Imagem da roda danificada do Curiosity tirada em 23 de março de 2026. Crédito: NASA /JPL-Caltech/MSSS

O método pode parecer drástico, mas é necessário para proteger os cabos internos do rover. Sem essa ação, arrastar uma roda danificada poderia causar falhas elétricas ou mecânicas.
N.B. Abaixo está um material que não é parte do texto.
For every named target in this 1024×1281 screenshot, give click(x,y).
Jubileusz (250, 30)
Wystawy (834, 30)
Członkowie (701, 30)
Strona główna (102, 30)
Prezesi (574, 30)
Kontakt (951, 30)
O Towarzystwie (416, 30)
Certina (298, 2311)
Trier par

Para “cortar” a roda, o Curiosity precisaria usar o que encontra ao redor, ou seja, rochas marcianas, para quebrar a parte que prende a roda.

A NASA já treinou essas técnicas com o Scarecrow, utilizando métodos chamados “Manobra de Torção e Grito” e “Manobra de Dedo de Pombo”. A ideia é simples: prender a roda danificada, dirigir com cuidado até que ela se desprenda, e seguir em frente com as rodas restantes.

Apesar dos danos recentes parecerem mais sérios do que no passado, ainda não há decisão sobre a aplicação desse procedimento extremo. Por enquanto, o Curiosity continua sua missão normalmente, explorando Marte e ultrapassando em muito sua expectativa inicial de dois anos.

Mesmo com os desafios, o rover prova que é possível superar obstáculos em outro planeta, combinando engenharia criativa, software avançado e um pouco de improviso.